Re: Alternative Header Compression Update.. from James M Snell on 2013-07-10 (ietf-http-wg@w3.org from July to September 2013)

From: James M Snell <jasnell@gmail.com>
Date: Wed, 10 Jul 2013 09:05:53 -0700
To: Michael Sweet <msweet@apple.com>
Cc: "ietf-http-wg@w3.org" <ietf-http-wg@w3.org>
Message-ID: <CABP7Rbey4Y1QxqG3WAkMPVwkACwa0Oasr3SUynr_qJwoOWimvw@mail.gmail.com>
On Wed, Jul 10, 2013 at 6:09 AM, Michael Sweet <msweet@apple.com> wrote:
> James,
>
[snip]
>
> Actually, I think the typed encoding will probably yield enough savings to offset any increase in size, for example the date header going from 29 octets to ~6 in the variable integer encoding (or 8/11 for the RFC 2579 encoding - see below).
>

The type codecs definitely save quite a bit with highly variable
header fields that tend to get sent as literals often (date,
last-modified, content-length, etc).
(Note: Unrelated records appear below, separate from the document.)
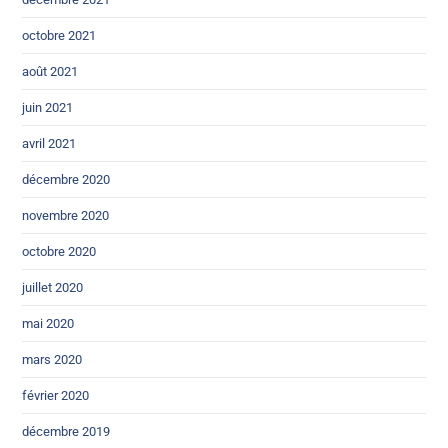
octobre 2021
août 2021
juin 2021
avril 2021
décembre 2020
novembre 2020
octobre 2020
juillet 2020
mai 2020
mars 2020
février 2020
décembre 2019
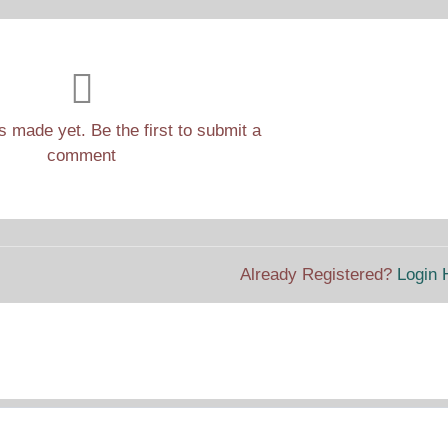
made yet. Be the first to submit a
comment
Already Registered?
Login 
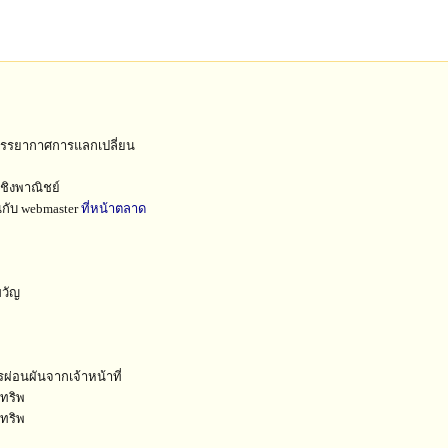
ยบรรยากาศการแลกเปลี่ยน
ชิงพาณิชย์
ยนกับ webmaster
ที่หน้าตลาด
ขวัญ
ารผ่อนผันจากเจ้าหน้าที่
กทริพ
กทริพ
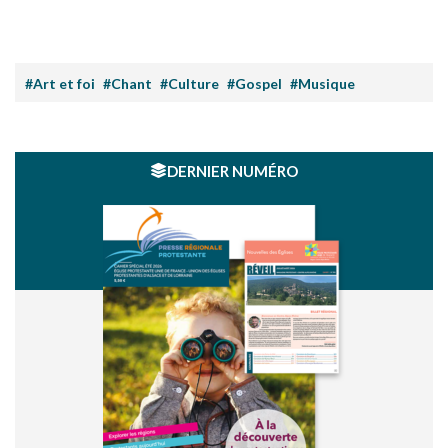
#Art et foi
#Chant
#Culture
#Gospel
#Musique
DERNIER NUMÉRO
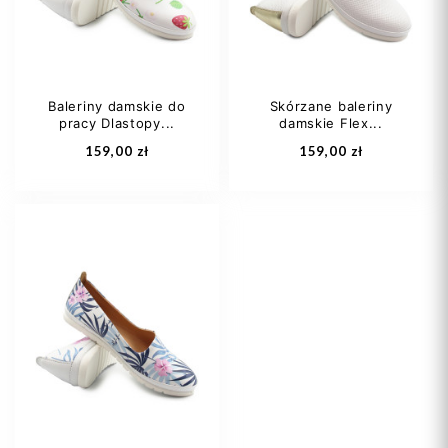
Baleriny damskie do
Skórzane baleriny
pracy Dlastopy...
damskie Flex...
Dodaj do koszyka
Dodaj do koszyka
159,00 zł
159,00 zł
36
37
38
36
37
39
39
40
+2
40
41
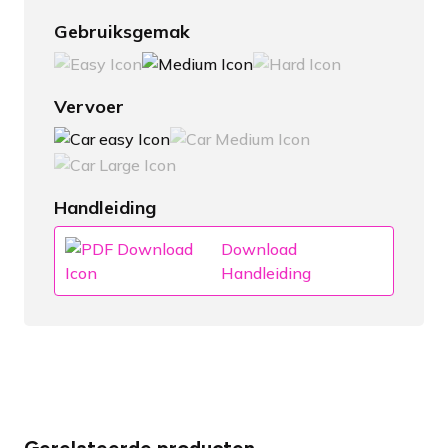
Gebruiksgemak
Vervoer
Handleiding
Download
Handleiding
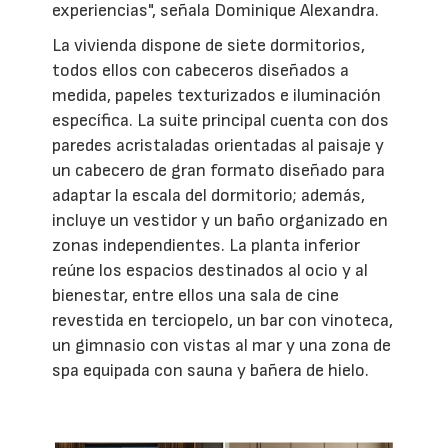
experiencias", señala Dominique Alexandra.
La vivienda dispone de siete dormitorios,
todos ellos con cabeceros diseñados a
medida, papeles texturizados e iluminación
específica. La suite principal cuenta con dos
paredes acristaladas orientadas al paisaje y
un cabecero de gran formato diseñado para
adaptar la escala del dormitorio; además,
incluye un vestidor y un baño organizado en
zonas independientes. La planta inferior
reúne los espacios destinados al ocio y al
bienestar, entre ellos una sala de cine
revestida en terciopelo, un bar con vinoteca,
un gimnasio con vistas al mar y una zona de
spa equipada con sauna y bañera de hielo.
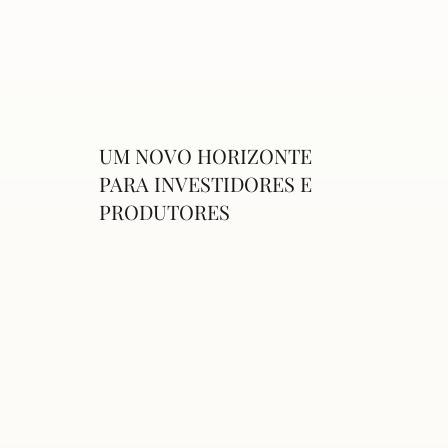
UM NOVO HORIZONTE
PARA INVESTIDORES E
PRODUTORES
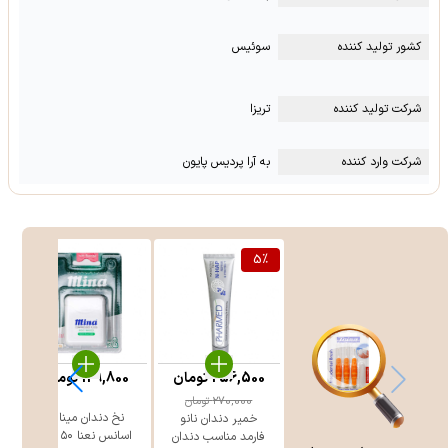
کشور تولید کننده
سوئیس
شرکت تولید کننده
تریزا
شرکت وارد کننده
به آرا پردیس پایون
5
%
256,500
تومان
129,800
تومان
270,000
تومان
نخ دندان مینا با
خمیر دندان نانو
اسانس نعنا ۵۰ متر
فارمد مناسب دندان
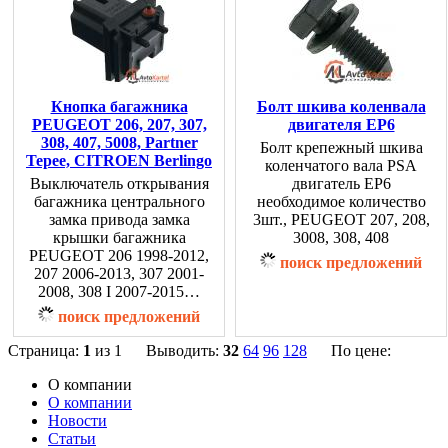
Кнопка багажника
Болт шкива коленвала
PEUGEOT 206, 207, 307,
двигателя EP6
308, 407, 5008, Partner
Болт крепежный шкива
Tepee, CITROEN Berlingo
коленчатого вала PSA
Выключатель открывания
двигатель EP6
багажника центрального
необходимое количество
замка привода замка
3шт., PEUGEOT 207, 208,
крышки багажника
3008, 308, 408
PEUGEOT 206 1998-2012,
поиск предложений
207 2006-2013, 307 2001-
2008, 308 I 2007-2015…
поиск предложений
Страница:
1
из 1 Выводить:
32
64
96
128
По цене:
О компании
О компании
Новости
Статьи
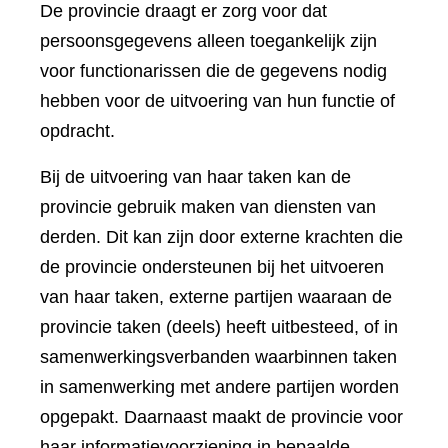
De provincie draagt er zorg voor dat
persoonsgegevens alleen toegankelijk zijn
voor functionarissen die de gegevens nodig
hebben voor de uitvoering van hun functie of
opdracht.
Bij de uitvoering van haar taken kan de
provincie gebruik maken van diensten van
derden. Dit kan zijn door externe krachten die
de provincie ondersteunen bij het uitvoeren
van haar taken, externe partijen waaraan de
provincie taken (deels) heeft uitbesteed, of in
samenwerkingsverbanden waarbinnen taken
in samenwerking met andere partijen worden
opgepakt. Daarnaast maakt de provincie voor
haar informatievoorziening in bepaalde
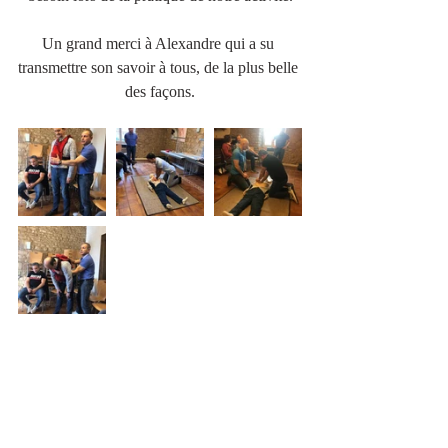
Un grand merci à Alexandre qui a su 
transmettre son savoir à tous, de la plus belle 
des façons.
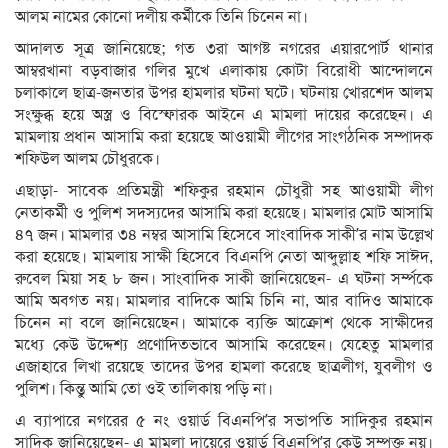
আলম নামের কোনো দলীয় কর্মীকে তিনি চিনেন না।
আদালত সূত্র জানিয়েছে; গত ৩রা আগষ্ট নগরের এয়ারপোর্ট থানার
আম্বরখানা বড়বাজার গলির মুখে এলাকায় কোটা বিরোধী আন্দোলনে
চলাকালে ছাত্র-জনতার উপর হামলার ঘটনা ঘটে। ঘটনায় খোরশেদ আলম
সংক্ষুব্ধ হয়ে অস্ত্র ও বিস্ফোরক আইনে এ মামলা দায়ের করেছেন। এ
মামলায় প্রধান আসামি করা হয়েছে আওয়ামী লীগের সাংগঠনিক সম্পাদক
শফিউল আলম চৌধুরকে।
এছাড়া- সাবেক প্রতিমন্ত্রী শফিকুর রহমান চৌধুরী সহ আওয়ামী লীগ
নেতাকর্মী ও পুলিশ সদস্যদের আসামি করা হয়েছে। মামলার মোট আসামি
৪৭ জন। মামলার ৩৪ নম্বর আসামি হিসেবে সাংবাদিক সাকী’র নাম উল্লেখ
করা হয়েছে। মামলায় সাক্ষী হিসেবে বিএনপি নেতা আব্দুল্লাহ শফি সাঈদ,
রুবেল মিয়া সহ ৮ জন। সাংবাদিক সাকী জানিয়েছেন- এ ঘটনা সর্ম্পকে
আমি অবগত নয়। মামলার বাদিকে আমি চিনি না, আর বাদিও আমাকে
চিনেন না বলে জানিয়েছেন। আমাকে ব্যক্তি আক্রোশ থেকে সাক্ষীদের
মধ্যে কেউ উদ্দেশ্য প্রণোদিতভাবে আসামি করেছেন। যেহেতু মামলার
এজাহারে লিখা রয়েছে তাদের উপর হামলা করেছে ছাত্রলীগ, যুবলীগ ও
পুলিশ। কিন্তু আমি তো ওই তালিকায় পড়ি না।
এ ব্যাপারে নগরের ৫ নং ওয়ার্ড বিএনপি’র সভাপতি সাদিকুর রহমান
সাদিক জানিয়েছেন- এ মামলা দায়েরে ওয়ার্ড বিএনপি’র কেউ সম্পৃক্ত নয়।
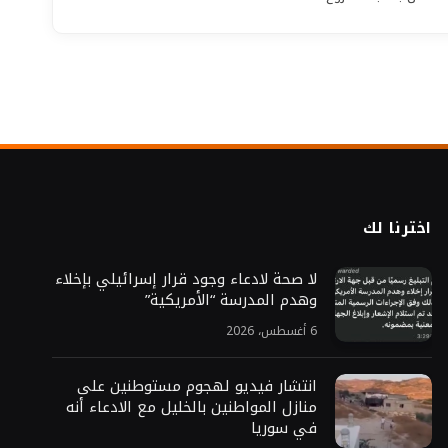
اخترنا لك
لا صحة لادعاء وجود قرار إسرائيلي بإخلاء
وهدم المدرسة “الأمريكية”
6 أغسطس، 2026
انتشار فيديو لهجوم مستوطنين على
منازل المواطنين بالخليل مع الادعاء أنه
في سوريا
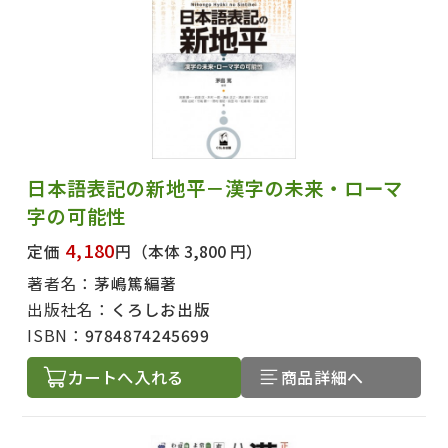
日本語表記の新地平－漢字の未来・ローマ
字の可能性
4,180
定価
円
（本体 3,800 円）
著者名：
茅嶋篤編著
出版社名：
くろしお出版
ISBN：
9784874245699
カートへ入れる
商品詳細へ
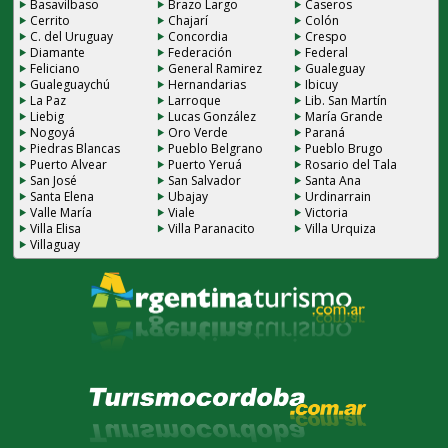
Basavilbaso
Brazo Largo
Caseros
Cerrito
Chajarí
Colón
C. del Uruguay
Concordia
Crespo
Diamante
Federación
Federal
Feliciano
General Ramirez
Gualeguay
Gualeguaychú
Hernandarias
Ibicuy
La Paz
Larroque
Lib. San Martín
Liebig
Lucas González
María Grande
Nogoyá
Oro Verde
Paraná
Piedras Blancas
Pueblo Belgrano
Pueblo Brugo
Puerto Alvear
Puerto Yeruá
Rosario del Tala
San José
San Salvador
Santa Ana
Santa Elena
Ubajay
Urdinarrain
Valle María
Viale
Victoria
Villa Elisa
Villa Paranacito
Villa Urquiza
Villaguay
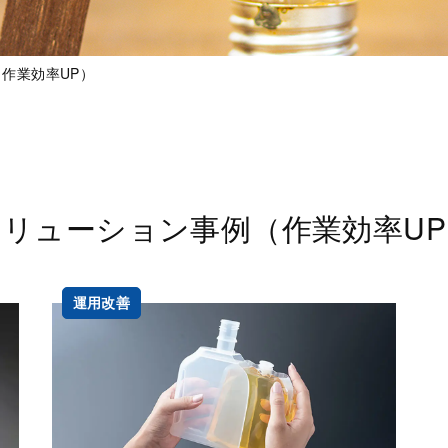
作業効率UP）
ソリューション事例（作業効率UP
運用改善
For fairly static header fields,
the difference is minimal for any individual header. Where you start
to see the gap widen is over long running connections, where the
average number of bits on the wire trends higher. It's worth it,
however, IMHO.

> I like the 256-entry single header table approach.  Of course, I have some feedback... :)
>
> 1. Would be nice if you could just include the Unsigned Variable Length Integer Syntax section from the other header compression draft wholesale so this draft stands on its own. Add a notice at the beginning "(This is copied from draft-ietf-httpbis-header-compression-NN)" so people know it is the same encoding.  Then the reference to it becomes informative.
>
> 2. Would also be nice to use the same figure format as the compression and http2 drafts... (see below)
>

Will do both in the next iteration.

> 3. Representing timestamps as milliseconds since the traditional UNIX epoch is problematic since it requires support for large integers (at least 42 bits to get us to the traditional 2038 end year, more if you want to keep going past then...) and AFAIK isn't widely used in standards for actual representation of a date/time. RFC 2579 defines a DateAndTime format that is 8 (UTC) or 11 (local time) octets long and is easy to map to/from typical OS APIs without the use of large integers. Granted, it doesn't give you more than 10ths of seconds, but I think that should be enough for HTTP. (We use this format in IPP - I'd rename "Timestamp" to "DateAndTime" if you decide to make this change...)
>

Millisecond precision has been on the HTTP wish-lists of many
application developers for a very long time, including mine and I
believe the additional requirements are worth it. That said, I've been
considering an alternative approach that is based on a single byte era
prefix. This would encode the timestamp into two parts, a 8-bit prefix
followed by a uvarint <= (2^32)-1. For now, I just picked a format
that would work, with the intent of revisiting it once typed codecs
come up for formal discussion after the august interop event.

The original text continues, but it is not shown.